Il n’en a pas fallu plus pour que à l’âge de 16 ans environ, à la question sur mon avenir, je réponde « je veux être policier » ! Stupeur et tremblements dans ma famille ! Mais au final je suis devenue inspecteur de police, tout comme mes héros de jeunesse !

32ème promotion d’inspecteurs de police, 630 élèves, une vingtaine de femmes, dont moi.

Un choix jamais regretté même s’il a été source de quelques sacrifices.

A peine affectée pour mon pré-stage avant l’entrée en école de police, au commissariat central de Clermont-Ferrand, je suis versée dans l’unité chargée des interventions de suivi « Police Secours ». Là mon quotidien est fait de décès divers et variés, plus ou moins sanglants… Un test de résistance certainement ! Test passé haut la main !
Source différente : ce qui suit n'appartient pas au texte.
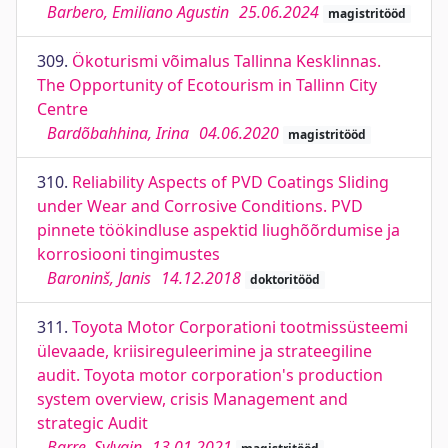
Barbero, Emiliano Agustin
25.06.2024
magistritööd
309.
Ökoturismi võimalus Tallinna Kesklinnas.
The Opportunity of Ecotourism in Tallinn City
Centre
Bardõbahhina, Irina
04.06.2020
magistritööd
310.
Reliability Aspects of PVD Coatings Sliding
under Wear and Corrosive Conditions. PVD
pinnete töökindluse aspektid liughõõrdumise ja
korrosiooni tingimustes
Baroninš, Janis
14.12.2018
doktoritööd
311.
Toyota Motor Corporationi tootmissüsteemi
ülevaade, kriisireguleerimine ja strateegiline
audit. Toyota motor corporation's production
system overview, crisis Management and
strategic Audit
Barre, Sylvain
13.01.2021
En sortie d’école, je suis affectée à la préfecture de police, commissariat de police judiciaire rue Clément Marot à Paris 8ème. Le cœur du Triangle d’Or. Les voisins du commissariat sont les maisons de production d’Alain Delon, Jean-Paul Belmondo ou Catherine Deneuve. La petite provinciale que je suis n’en croit pas ses yeux. Ayant eu l’occasion d’auditionner Alain Delon pour une broutille lors d’un tournage, j’ai gardé en souvenir une copie du procès-verbal signé de sa main…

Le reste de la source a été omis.